Even when spending at restaurants dropped during the recent recession (December 2007–June 2009), spending on pet food stayed constant.

From 2007 to 2011, spending on pets stayed close to 1 percent of total expenditures per household, despite the recession that occurred during this time.

The main takeaways for me:

Shelters and rescues that discriminate against poor people who want to adopt pets based on the assumption that middle/upper class adopters will spend a greater portion of their income on the pet are not only behaving unethically, their assumption is baseless. Poor people spend about 1% of their income on their pets, just like other pet owners. While it’s true poor people have less to spend overall, it’s noteworthy that everyone is on the same level when percentages are calculated.  In other words, those who can afford to spend more generously on their pets, don’t.

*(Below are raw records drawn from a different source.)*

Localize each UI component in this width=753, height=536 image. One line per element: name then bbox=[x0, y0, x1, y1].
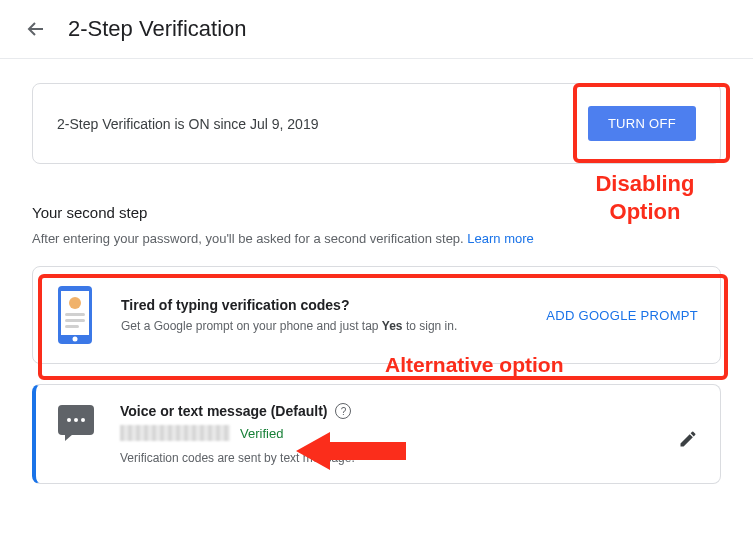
second-step-subtext: After entering your password, you'll be … bbox=[32, 231, 721, 246]
svg-rect-3 bbox=[65, 313, 85, 316]
turn-off-button[interactable]: TURN OFF bbox=[588, 106, 696, 141]
prompt-title: Tired of typing verification codes? bbox=[121, 297, 534, 313]
second-step-subtext-text: After entering your password, you'll be … bbox=[32, 231, 467, 246]
help-icon[interactable]: ? bbox=[335, 403, 351, 419]
back-arrow-icon[interactable] bbox=[24, 17, 48, 41]
voice-card-desc: Verification codes are sent by text mess… bbox=[120, 451, 666, 465]
status-text: 2-Step Verification is ON since Jul 9, 2… bbox=[57, 116, 318, 132]
svg-point-2 bbox=[69, 297, 81, 309]
voice-text-card: Voice or text message (Default) ? Verifi… bbox=[32, 384, 721, 484]
page-title: 2-Step Verification bbox=[68, 16, 247, 42]
status-card: 2-Step Verification is ON since Jul 9, 2… bbox=[32, 83, 721, 164]
voice-card-title: Voice or text message (Default) bbox=[120, 403, 327, 419]
add-google-prompt-link[interactable]: ADD GOOGLE PROMPT bbox=[546, 308, 698, 323]
page-header: 2-Step Verification bbox=[0, 0, 753, 59]
phone-icon bbox=[55, 285, 95, 345]
sms-icon bbox=[58, 405, 94, 435]
phone-number-redacted bbox=[120, 425, 230, 441]
verified-label: Verified bbox=[240, 426, 283, 441]
prompt-description: Get a Google prompt on your phone and ju… bbox=[121, 319, 534, 333]
svg-point-6 bbox=[73, 337, 78, 342]
svg-rect-5 bbox=[65, 325, 79, 328]
google-prompt-card: Tired of typing verification codes? Get … bbox=[32, 266, 721, 364]
learn-more-link[interactable]: Learn more bbox=[467, 231, 533, 246]
second-step-heading: Your second step bbox=[32, 204, 721, 221]
edit-icon[interactable] bbox=[678, 429, 698, 449]
svg-rect-4 bbox=[65, 319, 85, 322]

The survey did not find any increase in surrendering dogs (presumably to shelters) due to foreclosure.  This “increased surrenders due to foreclosures” is a claim I’ve heard countless times in recent years from shelters all over the country.  Is there a disconnect here?

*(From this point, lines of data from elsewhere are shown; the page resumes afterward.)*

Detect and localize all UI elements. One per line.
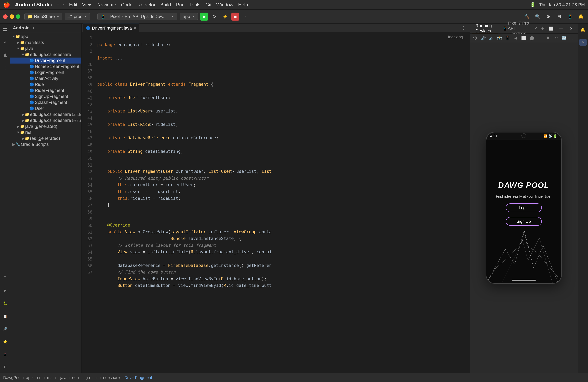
device-manager-icon[interactable]: 📱 [566,13,574,20]
sidebar-icon-run2[interactable]: ▶ [1,287,9,294]
run-button[interactable]: ▶ [200,13,208,20]
tab-driver-fragment[interactable]: 🔵 DriverFragment.java ✕ [83,24,139,32]
tree-item-res[interactable]: ▼ 📁 res [10,130,81,135]
tree-item-driver-fragment[interactable]: 🔵 DriverFragment [10,57,81,63]
tab-pixel7-sandbox[interactable]: 📱 Pixel 7 Pro API ...andbox ✕ [499,24,540,33]
power-icon[interactable]: ⏻ [472,35,478,41]
maximize-button[interactable] [16,14,21,19]
menu-refactor[interactable]: Refactor [137,2,155,8]
breadcrumb-edu[interactable]: edu [72,375,79,380]
editor-content[interactable]: 1 2 3 36 37 38 39 40 41 42 43 44 45 46 4… [82,32,470,373]
tree-item-loginfragment[interactable]: 🔵 LoginFragment [10,70,81,76]
minimize-panel-icon[interactable]: — [557,25,565,33]
sidebar-icon-debug2[interactable]: 🐛 [1,300,9,307]
home-device-icon[interactable]: ⬜ [521,35,526,41]
settings-icon[interactable]: ⚙ [545,13,552,20]
tree-item-splashfragment[interactable]: 🔵 SplashFragment [10,99,81,105]
audio-icon[interactable]: 🔈 [488,35,494,41]
breadcrumb-uga[interactable]: uga [84,375,90,380]
tree-item-ride[interactable]: 🔵 Ride [10,81,81,88]
tree-item-pkg-main[interactable]: ▼ 📁 edu.uga.cs.rideshare [10,52,81,57]
close-button[interactable] [3,14,8,19]
camera-icon[interactable]: 📸 [496,35,503,41]
profile-button[interactable]: ⚡ [221,13,229,20]
tree-item-manifests[interactable]: ▶ 📁 manifests [10,39,81,46]
menu-code[interactable]: Code [121,2,132,8]
tree-item-riderfragment[interactable]: 🔵 RiderFragment [10,88,81,94]
app-module-selector[interactable]: app ▼ [180,13,198,20]
breadcrumb-cs[interactable]: cs [95,375,99,380]
menu-git[interactable]: Git [205,2,211,8]
sidebar-icon-project[interactable] [1,26,9,33]
project-selector[interactable]: 📁 RideShare ▼ [24,13,62,20]
apple-icon[interactable]: 🍎 [3,1,10,8]
tree-item-java[interactable]: ▼ 📁 java [10,46,81,52]
tree-item-java-gen[interactable]: ▶ 📁 java (generated) [10,123,81,130]
tree-item-pkg-test[interactable]: ▶ 📁 edu.uga.cs.rideshare (test) [10,117,81,123]
tree-item-res-gen[interactable]: ▶ 📁 res (generated) [10,135,81,141]
device-more-icon[interactable]: ⋮ [569,35,575,41]
sidebar-icon-build2[interactable]: 🏗 [1,364,9,371]
login-button[interactable]: Login [506,203,542,212]
refresh-run-button[interactable]: ⟳ [210,13,219,20]
rotate-icon[interactable]: 📱 [504,35,511,41]
tab-more-button[interactable]: ⋮ [459,25,468,31]
build-icon[interactable]: 🔨 [523,13,531,20]
tree-item-homescreenfragment[interactable]: 🔵 HomeScreenFragment [10,63,81,70]
breadcrumb-java[interactable]: java [60,375,68,380]
menu-tools[interactable]: Tools [189,2,201,8]
sidebar-icon-terminal[interactable]: T [1,274,9,281]
menu-run[interactable]: Run [176,2,185,8]
tree-item-pkg-androidt[interactable]: ▶ 📁 edu.uga.cs.rideshare (androidT [10,112,81,117]
breadcrumb-driverfragment[interactable]: DriverFragment [124,375,152,380]
search-icon[interactable]: 🔍 [534,13,542,20]
volume-icon[interactable]: 🔊 [480,35,486,41]
tab-close-button[interactable]: ✕ [133,26,136,30]
breadcrumb-main[interactable]: main [47,375,56,380]
sidebar-icon-commit[interactable] [1,39,9,46]
sidebar-icon-find[interactable]: 🔎 [1,325,9,332]
pixel7-tab-close[interactable]: ✕ [534,26,537,31]
menu-edit[interactable]: Edit [69,2,77,8]
recent-icon[interactable]: ⬤ [529,35,535,41]
sidebar-icon-star[interactable]: ⭐ [1,338,9,345]
menu-build[interactable]: Build [160,2,171,8]
toolbar-more-button[interactable]: ⋮ [242,13,250,20]
menu-window[interactable]: Window [216,2,233,8]
tree-item-signupfragment[interactable]: 🔵 SignUpFragment [10,94,81,99]
breadcrumb-dawgpool[interactable]: DawgPool [3,375,21,380]
sidebar-icon-logcat[interactable]: 📋 [1,312,9,320]
menu-view[interactable]: View [82,2,93,8]
sidebar-icon-device[interactable]: 📱 [1,351,9,358]
layout-icon[interactable]: ⊞ [555,13,563,20]
breadcrumb-rideshare[interactable]: rideshare [103,375,120,380]
refresh-icon[interactable]: 🔄 [561,35,567,41]
right-icon-assistant[interactable]: A [579,39,587,46]
tree-item-user[interactable]: 🔵 User [10,105,81,112]
tree-item-app[interactable]: ▼ 📁 app [10,34,81,39]
signup-button[interactable]: Sign Up [506,217,542,226]
record-icon[interactable]: ⏺ [545,35,551,41]
screenshot-icon[interactable]: □ [537,35,543,41]
add-device-tab-button[interactable]: + [541,26,544,31]
menu-navigate[interactable]: Navigate [97,2,116,8]
menu-help[interactable]: Help [238,2,248,8]
breadcrumb-app[interactable]: app [26,375,33,380]
undo-icon[interactable]: ↩ [553,35,559,41]
sidebar-icon-people[interactable] [1,52,9,59]
sidebar-icon-more[interactable]: ⋮ [1,64,9,72]
tree-item-gradle[interactable]: ▶ 🔧 Gradle Scripts [10,141,81,148]
code-editor[interactable]: package edu.uga.cs.rideshare; import ...… [96,32,470,373]
device-selector[interactable]: 📱 Pixel 7 Pro API UpsideDow... ▼ [97,13,177,20]
build-variant-selector[interactable]: ⎇ prod ▼ [64,13,90,20]
minimize-button[interactable] [10,14,14,19]
notification-icon[interactable]: 🔔 [577,13,585,20]
tree-item-mainactivity[interactable]: 🔵 MainActivity [10,76,81,81]
menu-file[interactable]: File [57,2,64,8]
close-panel-icon[interactable]: ✕ [567,25,575,33]
right-icon-notifications[interactable]: 🔔 [579,26,587,33]
tab-running-devices[interactable]: Running Devices [472,24,498,33]
back-icon[interactable]: ◀ [513,35,519,41]
stop-button[interactable]: ■ [231,13,239,20]
expand-panel-icon[interactable]: ⬜ [547,25,555,33]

The recession does not appear to have impacted pet expenditures.  To my mind, there is a simple explanation for that:  Pets are family.

People want to save pets’ lives. Let them.

I am revisiting a topic today in order to reiterate my position and address the most common responses I receive whenever I post about it.  The issue is this:

So long as there are pets being needlessly killed in shelters, I favor giving shelter pets to anyone who wants them, provided the person hasn’t been convicted of animal cruelty. We may not like all aspects of the home environment but if they are willing to save a life (and freeing up a space at a rescue in order to allow another life to be saved qualifies), let them.

Some shelters and rescue groups judge potential adopters negatively based on things such as physical appearance, income level or desire for privacy in their own home.  As long as the adopter hasn’t been convicted of animal cruelty, fills out a basic adoption application and provides photo ID, I see no reason not to approve them for adoption.  There are a wide variety of people in this world who love pets. If they want to rescue a pet, they are the “right” kind of people.  By adopting to them, you are not obligated to go on vacation with them or spend holidays at their house.  You are saving a pet’s life.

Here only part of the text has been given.